Günümüzde geçmekte olan film, aslında Coppola’nın neredeyse tüm filmleriyle ama özellikle The Godfather, The Godfather Part III – yeni kurgusunun ismiyle The Godfather Coda: The Death of Michael Corleone – filmleriyle akrabalığı olan bir film olarak okunabilir. Tetro’da da tıpkı ilk The Godfather filminde olduğu gibi askeri kıyafetleriyle aile evine dönen genç Bennie’yle tanışırız. Bennie Tetrocini, uzun yıllar önce aile evini terk eden abisi Angelo “Tetro” Tetrocini’yle yeniden buluşmak için Buenos Aires’e gelir. Angelo ya da kendisinin ısrarla deklare ettiği ismiyle Tetro, nefret ettiği babasıyla bağlarını çoktan koparmış; bunun haricinde önü açık bir şair adayı olarak görülürken geçirdiği kaza, annesinin ölümüyle birlikte büyük bir depresyona, ondan da melankoliye sürüklenmiştir. Son derece dışa dönük ve sıcak görülen, kendisinin tam karşıtı diyebileceğimiz sevgilisi Miranda ile yaşamakta olan Tetro’nun en istemeyeceği şey, yanına gelen erkek kardeşi aracılığıyla yeniden geçmişinin canlanmasıdır.

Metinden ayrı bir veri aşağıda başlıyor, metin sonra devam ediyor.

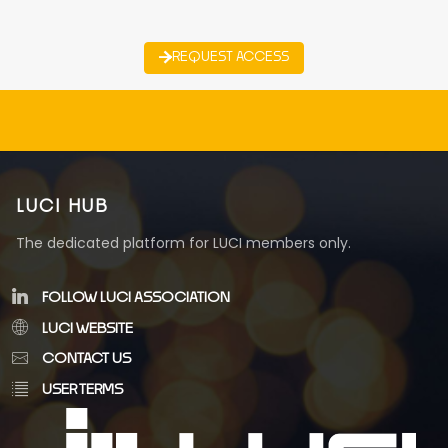
REQUEST ACCESS
LUCI HUB
The dedicated platform for LUCI members only.
FOLLOW LUCI ASSOCIATION
LUCI WEBSITE
CONTACT US
USER TERMS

Tetro filmi, açılış jeneriğiyle de bize üzerine konuşup tartışmamız için oldukça fazla şey verir. Tetro’nun tavanda ışıl ışıl yanmakta olan bir ampule baktığı sahneyle açılan film, ampulün etrafında uçan, arada bir ona çarpan kelebeklerle devam eder ve sonrasında ampulden etrafa dağılan ışık parçacıklarıyla birlikte jenerik akmaya başlar. Ampul burada keskin bir merkezi temsil eder. Bu merkezin aslında filmdeki baba karakter Carlo Tetrocini olduğunu söyleyebiliriz. Etrafa dağılan ışık parçaları da onun merkeziyetinin dışında kalan veya ondan kopanları temsil eder. Angelo yani Tetro ise o ampule bir nevi acı çekerek ve zorlanırken bakmaktayken, geçmişinden kaçmaya çalışmasına karşın hâlen ampulün yansıttığı ışığın, yani kaçmak istediği babasının heybetinden, kaçamayışının bir dışavurumudur. Ki bu yoğun ışık metaforu filmin birkaç sahnesinde daha karşımıza çıkacaktır. Buralarda ise daha çok kardeş Bennie merkezdedir. Bennie’nin film boyunca hiç bilmediği babası ve diğer aile sırlarıyla yüzleşmek istemesi, onu o ışığın yoğunluğuna – yani gerçeğe – her seferinde bir adım daha yaklaştırır.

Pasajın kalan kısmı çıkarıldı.